Eight breaths for the good:
+ Comfort and warmth despite the wet weather.
+ Cats and puppies who love cuddling.
+ Understanding support for boundary crossings.
+ Deep breath for 80% happy endings.
+ There are actions we can take for the ship listing. We refuse to sink.
+ A nice lunch in the city.
+ Good books.
+Difficult decisions are made. A breath for resolution.
This week’s superpower: Standing grounded.
Next week’s superpower: Applying the salve of reassurance whenever I think of it. 🙂
I found your blog by accident a couple weeks ago and it is awesome! Boundaries is…are? a huge thing with me right now. I started setting boundaries for the first time in my life and it’s really hard b/c I’ve realized almost everyone in my life is very unhealthy to be around. So I’m trying to have healthy relationships with unhealthy ppl and it’s not working. So there’s a lot of ScaredAlone feeling. Plus I’m just…rebooting everything. I ended a ten year relationship last year….im in a job that doesn’t pay my bills, I worry constantly about what happens when my car dies. Maybe I just need a hang in there. 🙂 I need to know it won’t always be like this. That I WILL be able to get back into school and find a job that gives me some security. And maybe a little healthy love and affection too.
Hello chickeneers!
Something that worked: Finishing the packing 24 hours before we were scheduled to leave home!
Last month I stayed awake the night before we left for a trip and the night before we returned because of doing last minute packing and worrying about whether I was forgetting something important (in addition to the usual reasons I don’t sleep!).
This time I was able to go to bed early and wake up rested.
Next time I might: Put in the red string bag.

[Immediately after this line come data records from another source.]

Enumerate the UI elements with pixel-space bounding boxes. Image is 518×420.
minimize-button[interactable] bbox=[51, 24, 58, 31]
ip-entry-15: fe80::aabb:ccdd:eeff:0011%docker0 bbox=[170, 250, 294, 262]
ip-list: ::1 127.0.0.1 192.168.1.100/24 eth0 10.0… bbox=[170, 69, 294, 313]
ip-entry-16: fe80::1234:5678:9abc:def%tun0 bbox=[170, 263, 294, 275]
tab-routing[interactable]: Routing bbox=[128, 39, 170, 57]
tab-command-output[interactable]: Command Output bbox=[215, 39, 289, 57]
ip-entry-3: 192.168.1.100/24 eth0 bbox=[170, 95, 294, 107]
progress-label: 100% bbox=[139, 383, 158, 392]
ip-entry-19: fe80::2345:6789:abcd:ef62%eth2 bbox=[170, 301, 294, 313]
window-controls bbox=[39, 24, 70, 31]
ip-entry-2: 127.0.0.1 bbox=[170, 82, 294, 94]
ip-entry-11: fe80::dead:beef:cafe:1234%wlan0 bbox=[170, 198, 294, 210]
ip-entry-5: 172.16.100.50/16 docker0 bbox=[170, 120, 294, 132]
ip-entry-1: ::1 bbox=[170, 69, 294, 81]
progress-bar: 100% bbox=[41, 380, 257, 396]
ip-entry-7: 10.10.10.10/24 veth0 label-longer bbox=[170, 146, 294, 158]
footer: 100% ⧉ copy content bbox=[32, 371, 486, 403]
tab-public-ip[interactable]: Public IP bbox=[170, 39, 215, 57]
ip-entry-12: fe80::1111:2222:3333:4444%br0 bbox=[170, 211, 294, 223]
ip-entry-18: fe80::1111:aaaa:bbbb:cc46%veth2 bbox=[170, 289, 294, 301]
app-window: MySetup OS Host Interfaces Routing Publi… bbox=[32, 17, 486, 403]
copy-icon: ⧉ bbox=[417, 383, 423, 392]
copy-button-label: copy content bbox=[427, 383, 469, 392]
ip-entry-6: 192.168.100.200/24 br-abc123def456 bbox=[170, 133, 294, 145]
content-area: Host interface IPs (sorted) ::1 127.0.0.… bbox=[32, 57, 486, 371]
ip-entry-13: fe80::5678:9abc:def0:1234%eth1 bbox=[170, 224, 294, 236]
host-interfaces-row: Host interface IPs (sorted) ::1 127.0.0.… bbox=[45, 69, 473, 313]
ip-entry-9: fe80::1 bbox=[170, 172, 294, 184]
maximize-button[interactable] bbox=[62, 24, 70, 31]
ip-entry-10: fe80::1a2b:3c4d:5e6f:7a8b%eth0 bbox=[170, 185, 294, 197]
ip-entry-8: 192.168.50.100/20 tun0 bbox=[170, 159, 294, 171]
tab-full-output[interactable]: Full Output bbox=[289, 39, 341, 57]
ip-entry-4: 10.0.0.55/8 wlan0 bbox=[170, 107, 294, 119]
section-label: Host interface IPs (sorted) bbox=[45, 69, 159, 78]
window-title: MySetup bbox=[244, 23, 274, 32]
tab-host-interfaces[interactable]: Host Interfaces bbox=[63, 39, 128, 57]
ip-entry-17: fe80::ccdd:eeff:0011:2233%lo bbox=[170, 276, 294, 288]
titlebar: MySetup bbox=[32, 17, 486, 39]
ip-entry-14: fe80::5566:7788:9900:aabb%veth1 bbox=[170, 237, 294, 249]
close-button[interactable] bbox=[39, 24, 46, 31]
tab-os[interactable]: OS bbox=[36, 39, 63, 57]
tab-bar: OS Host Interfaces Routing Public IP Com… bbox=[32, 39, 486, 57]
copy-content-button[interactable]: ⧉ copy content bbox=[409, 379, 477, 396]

Surprise Super Power I had: Pleasant surprises. Havi mentioned it and I said, yes, I want that!
Another Super Power: Helpful People Everywhere.
Hard things:
– losing keys
– unseasonably cool weather on the beach
– not being able to email with MrB while he is with his brother
Good things:
– Mary cried happy tears when she saw us
– good books and time to read them
– good classes
First the, UGH. And much needed breaths.
1. Being excited and thinking I’m out of the woods and then feeling even worse than before. Ugh x 3. A breath for disappointment.
2. Way too much anxiety and feeling triggered into the sad, scary, and old. Gentle breath for feeling what I wished I’d never feel again.
3. Serious case of disliking my boss. A breath for this difficult relationship.
4. A breath for feeling like I never have any money even though I’m making more than I have in a very long time.
5. Feeling like a bullied victim and not wanting to go to school (work). A breath for fear that feels so real even when I know I’m being irrational.
And the good.
1. Super supportive friends and a great husband who loves me even when I’m a puddle of tears. A breath for loved ones.
2. 9:55 pm movie at the theater to get my mind off things..and giant French fries from Red Robin beforehand. A breath for feeling like I’m in college again.
3. The Monster Coloring Book! Tracing them on lined notebook paper and using my box of Crayola 24 was so great. A breath of gratitude that these monster sheets exist and that I have dem.
4. Free Week of Hot Yoga! I can even meditate afterward on some nights because the next class doesn’t start immediately. An abundant breath for monies that allow me to sign up for a membership this week.
5. New jeans that are long and lovely. A breath for laughing when my husband says he “likes me in my new Jordaches.”
6. Chipotle Sofritas with my BFF. Yes! Breath of progress for vegan options showing up in mainstream restaurants and for couch snuggles after we ate.
7. An uneventful inbox from work tonight. A breath for peace and spaciousness.